We used data on all notifications in the ETS for England (2000-2015). We summarised the proportion of missing data and then used logistic regression to explore the associations between missingness and demographic variables for the following outcomes: drug resistance; BCG status and year; date of symptom onset, diagnosis, notification, starting treatment, finishing treatment and death; and cause of death. For all date variables, we visualised the distribution annually and by month, identifying variables at risk of bias.

Results

All demographic variables considered were associated with data being missing for multiple outcomes. Missingness was not associated with all demographic variables for all outcomes. Associations that were present did not all have the same direction of effect. We found that the date of symptom onset and the date of ending treatment had a high proportion of cases occurring in January and on the 1st and 14th of each month indicating the presence of potential bias.

Conclusions

Missingness in outcomes was associated with multiple demographic variables. These associations could not be generalised, preventing a systematic approach to dealing with missingness and indicating that domain knowledge is required. The identified associations may induce bias, meaning that multiple imputation may be beneficial for analyse using this data source - or other similar surveillance data. Our findings should be used to motivate the use of imputation and to inform the specification of imputation models that include auxiliary variables.

Keywords

Tuberculosis, surveillance, missingness, imputation

Reproducibility

Repository structure

The repository is structured as an R package. It has the following structure:

  • data-raw: Raw data processing.
  • data: Processed data.
  • R: Supporting R functions.
  • docs: Documentation for R code.
  • vignettes: Analysis paper, results, and analysis plan.
  • peer-review: Documentation required for peer review.

Manual install

git clone https://github.com/seabbs/ETSMissing.git
  • Once this has been downloaded click on the project file (ETSMissing.Rproj).

  • Install the analysis dependencies and build the package using the following. To enable more robust reproducibility consider using the checkpoint package versioned locked to R 3.6.1.

#install.packages("devtools")
# To build locally
devtools::install_dev_deps(dependencies = TRUE)
devtools::install()
# Alternatively to remote install
devtools::install_github("seabbs/ETSMissing", dependencies = TRUE)
  • Load the analysis results by running vignettes/paper.Rmd. Alternatively the complete analysis (along with documentation) can be reconstructed using make in the project root directory.

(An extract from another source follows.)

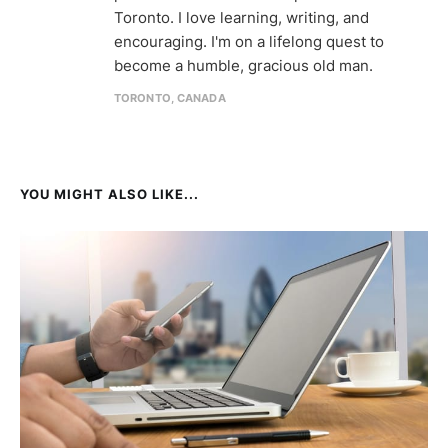
Toronto. I love learning, writing, and
encouraging. I'm on a lifelong quest to
become a humble, gracious old man.
TORONTO, CANADA
YOU MIGHT ALSO LIKE...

  • See data-raw for data processing and the documentation for implementation details.

Docker

This analysis was developed in a docker container based on the tidyverse docker image. To run the docker image run:

docker run -d -p 8787:8787 --name etsmissing -e USER=etsmissing -e PASSWORD=etsmissing seabbs/etsmissing

The rstudio client can be found on port :8787 at your local machines ip. The default username:password is assessbcgpolicychange:assessbcgpolicychange, set the user with -e USER=username, and the password with - e PASSWORD=newpasswordhere. The default is to save the analysis files into the user directory.

If you have access to the required underlying raw data (see tbinenglanddataclean) then the entire analysis can be reproduced from scratch by adding the following to the docker run command, with the data saved into data/tb_data. The data requirements, and structure, can be found here.

--mount type=bind,source=$(pwd)/data/tb_data,target=/home/ETSMissing/data/tb_data

Alternatively the analysis environment can be accessed via binder.